Murphy was 5 months old when he was neutered and microchipped. We had no problems at all. The pain medicine made him a little crazy so it was hard to keep him calm. We also had him in a onesie so did not have to deal with the cone of shame


----------



## davetgabby (Dec 29, 2007)

Bidik said:


> Cora was 7 months old when he was neutered. He ran away from home twice in a row in search of a lady. I couldn't get him to vet soon enough. Neutering curbed the running away. It did not change his character a bit, did not make him mellow even a bit. He still runs around like crazy, demands attention all the time and occasionally hump on pillows and then all of a sudden falls asleep on them. I can watch him all day and never get bored


Jeri, you experience with this is quite typical. It really doesn't alter their behavior. But will lead to less desire to roam.


----------



## misstray (Feb 6, 2011)

I got Brody neutered at 7 months. I will tell you though, Brody didn't even start humping until well after he got neutered. He's going through a phase right now (he's 2) with big time humping. ha ha


----------



## motherslittlehelper (Mar 18, 2010)

Augie was around 17 months when he was altered. He went through a humping phase when he was younger; if we were sitting on the couch with our legs up on the couch, he would try to hump our legs. We just discouraged his behavior. He wasn't a roamer - I guess we don't give our guys the opportunity to roam. They are always accompanied by us when they are outside. Finn is approaching two and he is still intact. I took him in at 14 months, and the vet clinic was extremely busy on his scheduled day, and they could not assure me that he would get to come home the same day, so I wouldn't leave him for the procedure. It was shortly after that, that we noticed he was having allergy issues with a lot of ear infections, etc. and our vet didn't want to put his body through more stress until we had that under better control. 
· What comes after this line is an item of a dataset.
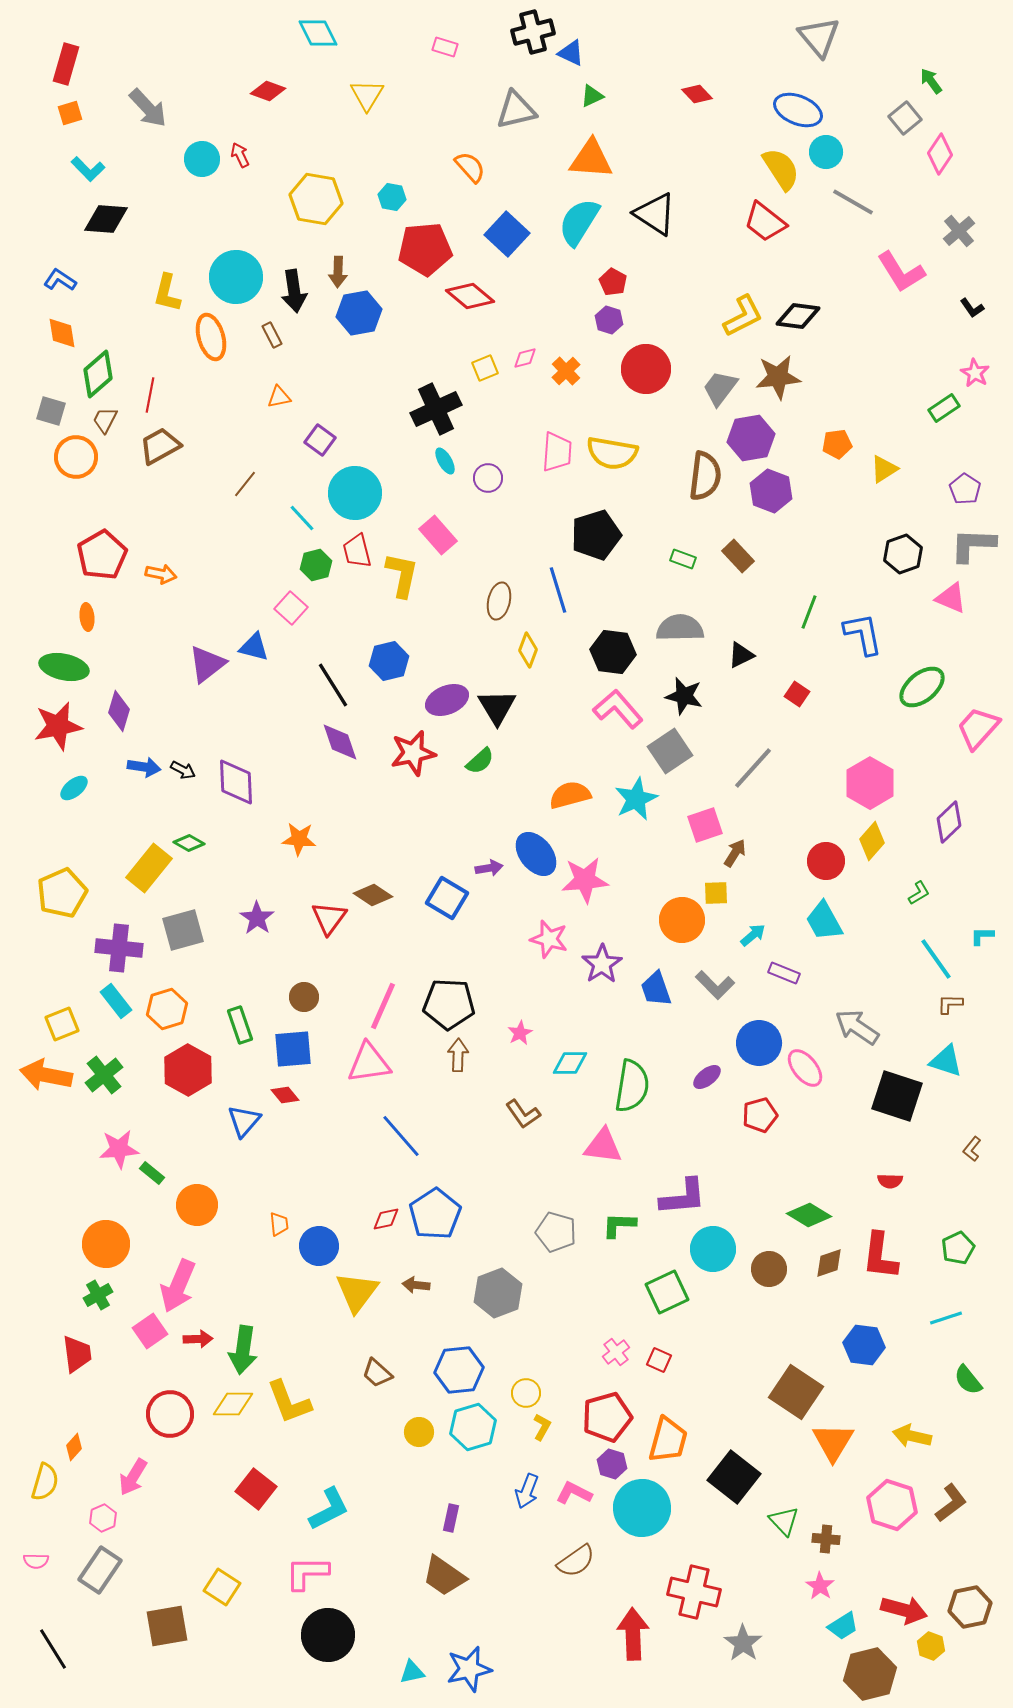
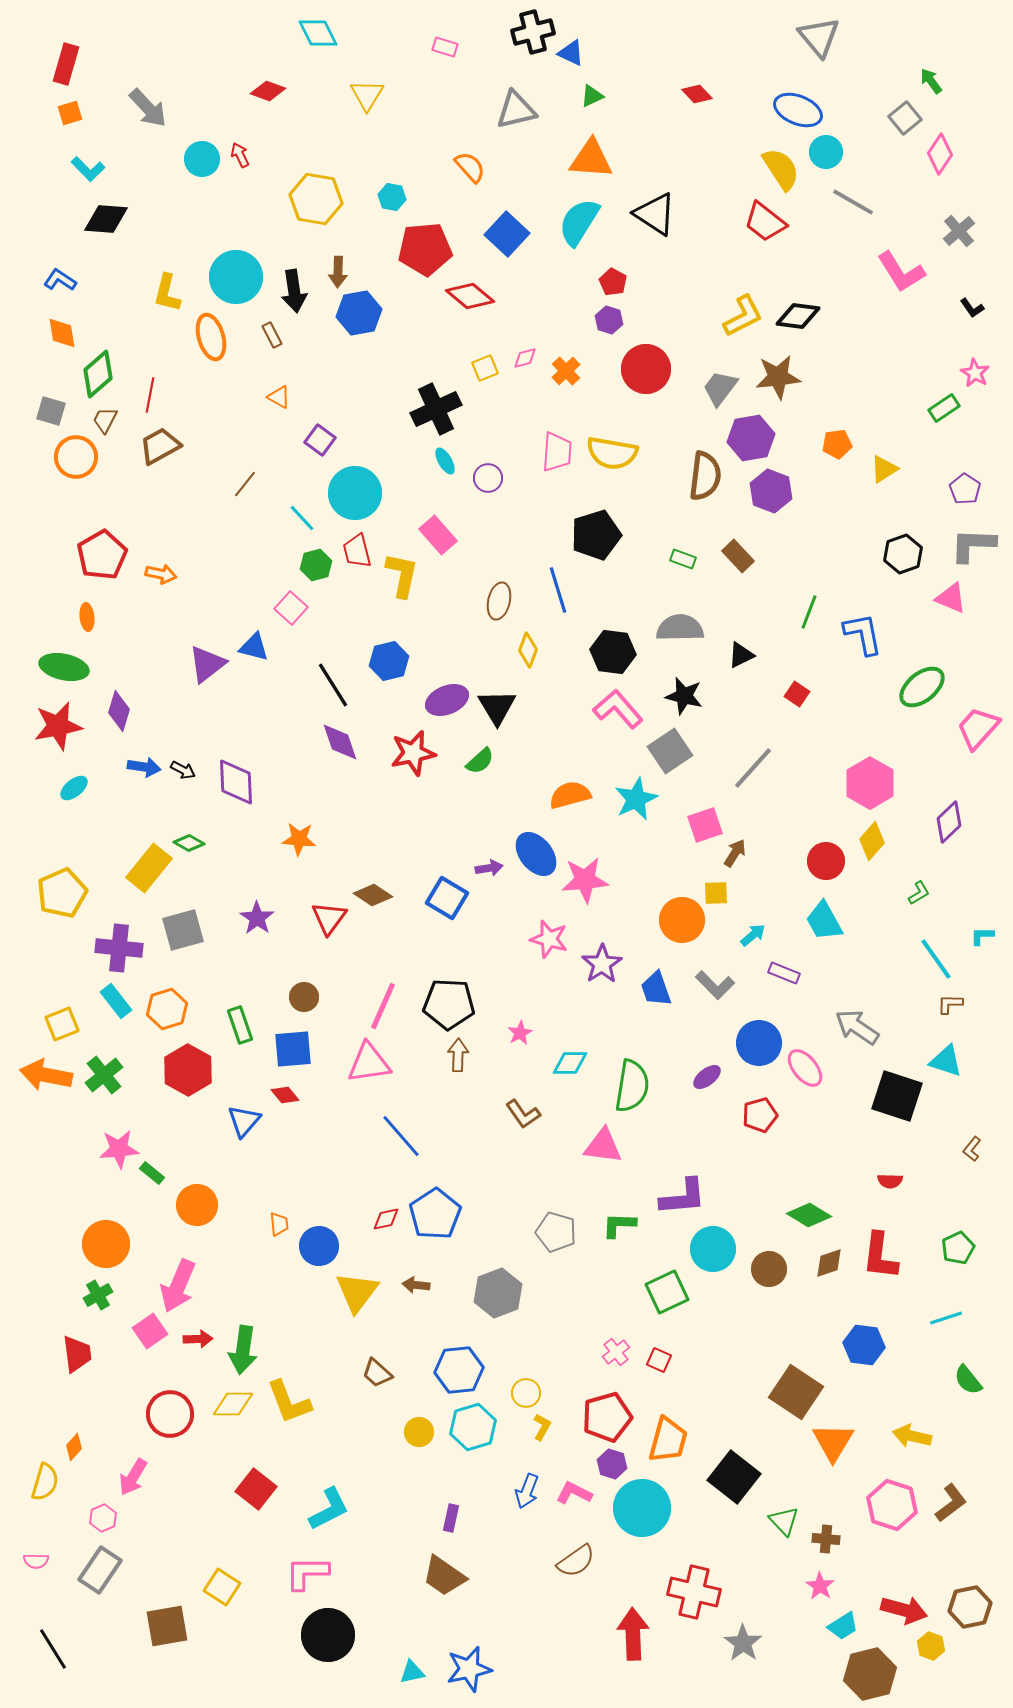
orange triangle at (279, 397): rotated 40 degrees clockwise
I would suggest that you do your research so that you are aware of the pros and cons. There are differing opinions on this. From articles I read, I just knew that I wanted to wait until at least 14 months or so for the benefit that the hormones provide for bone growth, etc. 
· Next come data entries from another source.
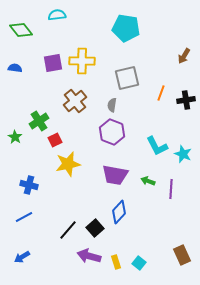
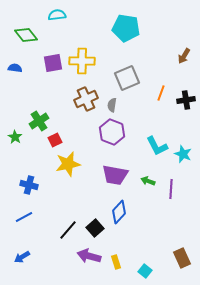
green diamond: moved 5 px right, 5 px down
gray square: rotated 10 degrees counterclockwise
brown cross: moved 11 px right, 2 px up; rotated 15 degrees clockwise
brown rectangle: moved 3 px down
cyan square: moved 6 px right, 8 px down
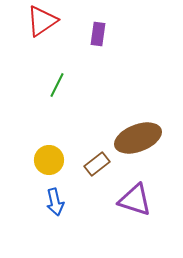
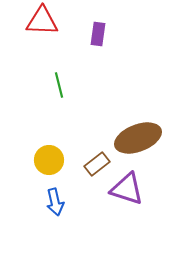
red triangle: rotated 36 degrees clockwise
green line: moved 2 px right; rotated 40 degrees counterclockwise
purple triangle: moved 8 px left, 11 px up
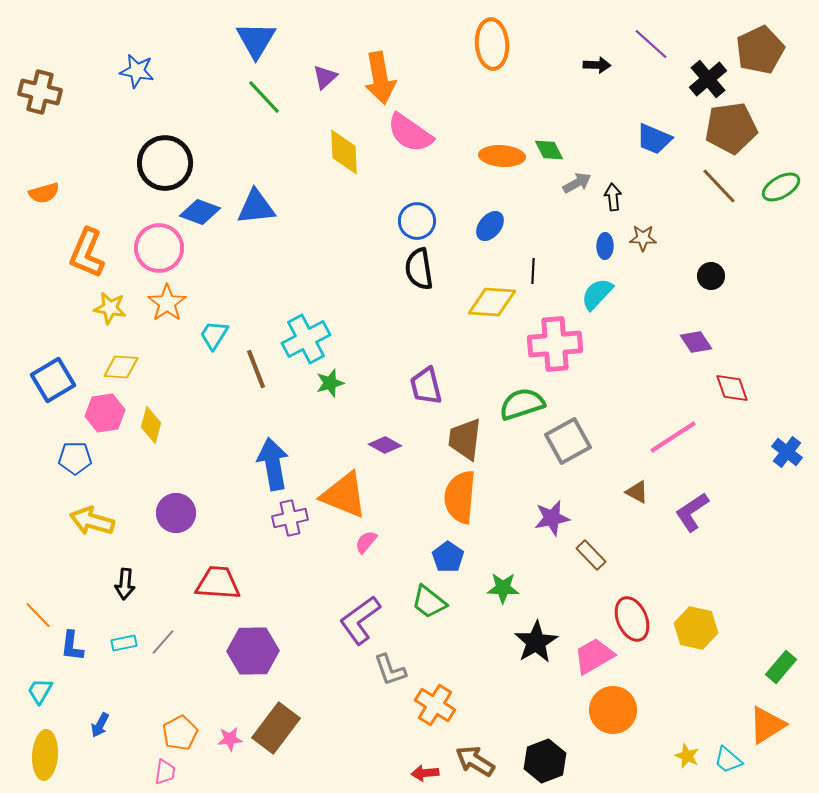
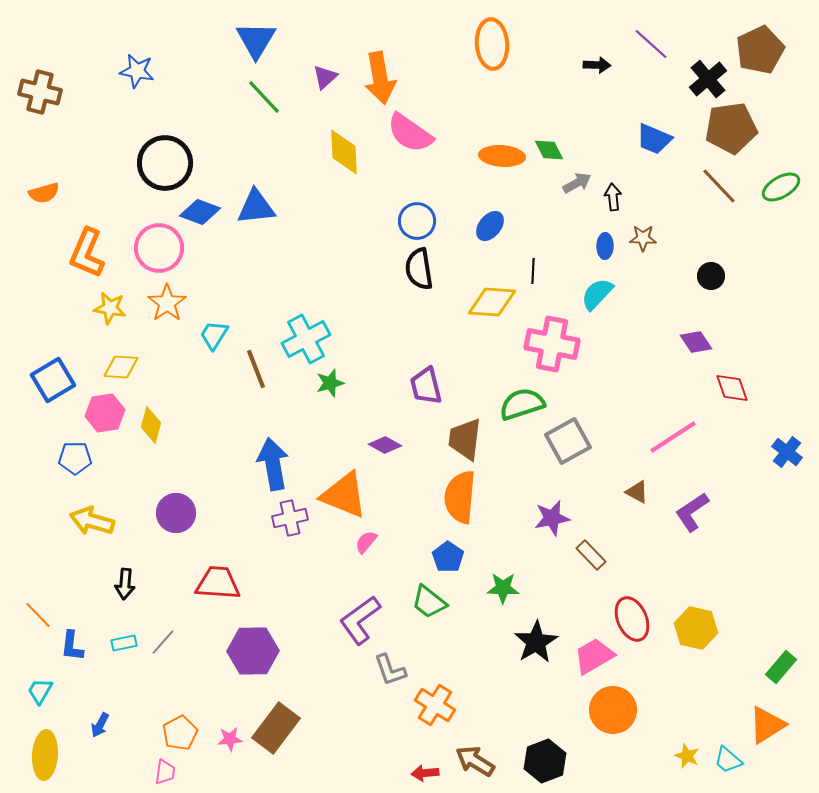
pink cross at (555, 344): moved 3 px left; rotated 16 degrees clockwise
I will say that Finn has been a humper from the get-go - but I have only seen him hump Augie - and he also started marking in the house. He still does not have free reign of the house, although I haven't seen him to try to mark anything for several months now. If I can't watch him, he is gated in the kitchen or crated. He had been trained for quite some time on a UgoDog, but when the marking started, I decided it was time to get him trained to outside. I think he has gotten the idea that outside is where you do that.


----------



## gelbergirl (Jun 9, 2007)

Henry went in exactly at 6 mo. 
He has a permanent humping blanket.


----------



## Dory (Jan 4, 2012)

Quincy never humped (still isn't - crossing fingers). We got him neutered at 9 months. They also removed two baby teeth canines that didn't come out on their own at the same time.


----------



## Julie (Feb 8, 2007)

My boys (both breeds) were neutered around 6 months of age. Neither of my boys have humped,lifted their legs or marked. One is now 8 and one is 7. I think I maybe just got lucky?

Humping is behavior that is not as sexual as we humans make it. It is a sign of dominance. IMO.


----------



## davetgabby (Dec 29, 2007)

Julie said:


> My boys (both breeds) were neutered around 6 months of age. Neither of my boys have humped,lifted their legs or marked. One is now 8 and one is 7. I think I maybe just got lucky?
> 
> Humping is behavior that is not as sexual as we humans make it. It is a sign of dominance. IMO.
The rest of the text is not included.